# Exercise materials:
►
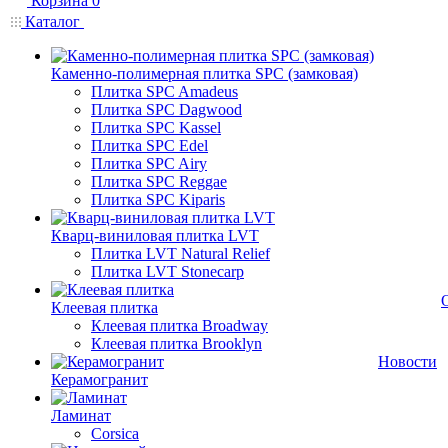
Корзина
0
Каталог
Каменно-полимерная плитка SPC (замковая)
Плитка SPC Amadeus
Плитка SPC Dagwood
Плитка SPC Kassel
Плитка SPC Edel
Плитка SPC Airy
Плитка SPC Reggae
Плитка SPC Kiparis
Кварц-виниловая плитка LVT
Плитка LVT Natural Relief
Плитка LVT Stonecarp
Клеевая плитка
Клеевая плитка Broadway
Клеевая плитка Brooklyn
Новости
Керамогранит
Ламинат
Corsica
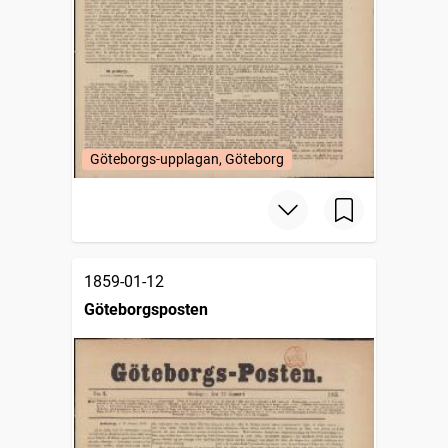
Göteborgs-upplagan, Göteborg
1859-01-12
Göteborgsposten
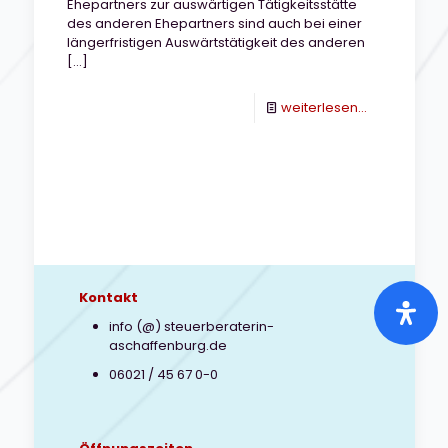
Ehepartners zur auswärtigen Tätigkeitsstätte
des anderen Ehepartners sind auch bei einer
längerfristigen Auswärtstätigkeit des anderen
[…]
-
weiterlesen...
Besuchsfahr
des
Ehegatten
Kontakt
info (@) steuerberaterin-
aschaffenburg.de
06021 / 45 67 0-0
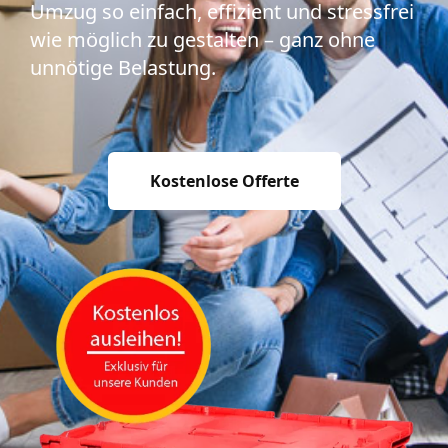
Umzug so einfach, effizient und stressfrei
wie möglich zu gestalten – ganz ohne
unnötige Belastung.
Kostenlose Offerte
◄
# Work request:
The required output is the exact run of lines from the start of the records through the line containing "Göteborgsposten", both ends included, with no pictures.

# Task output:
Корзина
0
Каталог
Каменно-полимерная плитка SPC (замковая)
Плитка SPC Amadeus
Плитка SPC Dagwood
Плитка SPC Kassel
Плитка SPC Edel
Плитка SPC Airy
Плитка SPC Reggae
Плитка SPC Kiparis
Кварц-виниловая плитка LVT
Плитка LVT Natural Relief
Плитка LVT Stonecarp
Клеевая плитка
Клеевая плитка Broadway
Клеевая плитка Brooklyn
Новости
Керамогранит
Ламинат
Corsica
Göteborgs-upplagan, Göteborg
1859-01-12
Göteborgsposten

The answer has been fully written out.